— Saved data entries —
=== Section Start ===

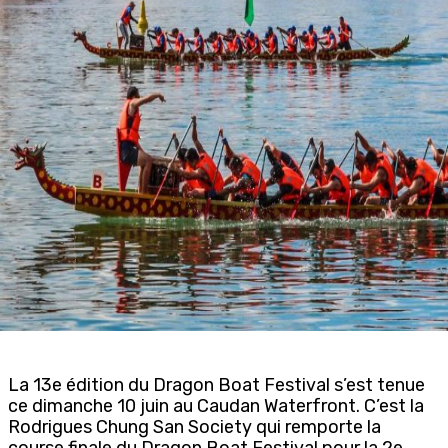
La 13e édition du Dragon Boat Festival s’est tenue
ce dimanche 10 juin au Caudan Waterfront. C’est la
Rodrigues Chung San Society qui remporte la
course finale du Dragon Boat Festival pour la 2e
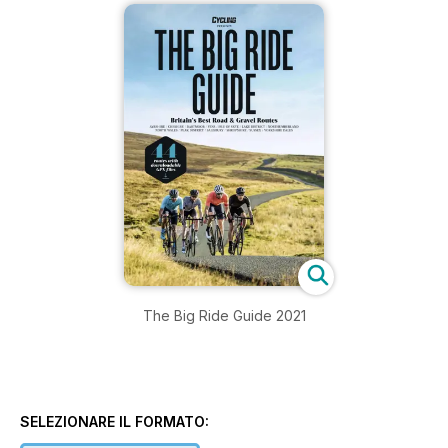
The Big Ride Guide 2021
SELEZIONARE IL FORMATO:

=== Section End ===
=== Section Start ===

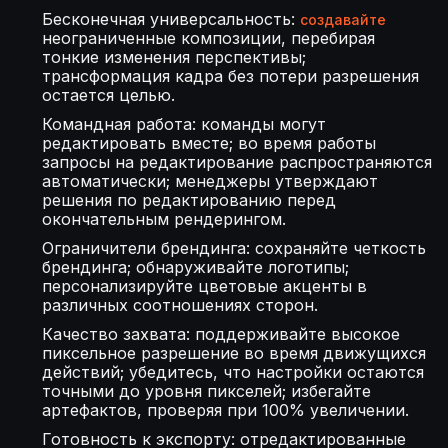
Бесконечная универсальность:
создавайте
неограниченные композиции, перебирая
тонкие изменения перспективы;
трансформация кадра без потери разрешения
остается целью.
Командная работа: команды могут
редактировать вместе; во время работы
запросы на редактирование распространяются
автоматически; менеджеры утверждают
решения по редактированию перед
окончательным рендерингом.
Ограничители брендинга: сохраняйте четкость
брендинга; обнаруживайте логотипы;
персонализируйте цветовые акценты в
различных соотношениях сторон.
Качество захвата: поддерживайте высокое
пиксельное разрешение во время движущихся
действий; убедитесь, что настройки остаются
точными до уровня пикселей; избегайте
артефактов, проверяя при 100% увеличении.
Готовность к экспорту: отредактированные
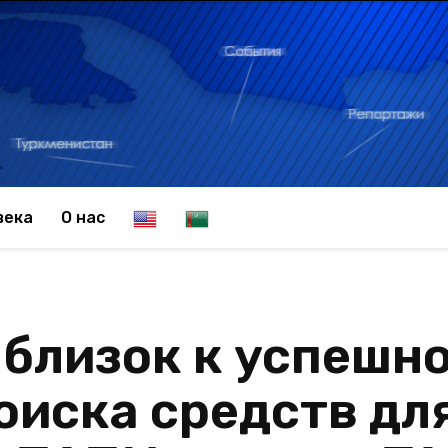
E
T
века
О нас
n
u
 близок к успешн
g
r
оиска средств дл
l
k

=== Section End ===

Give the number of lines in the entries that hold the string "время", and add nothing else.

2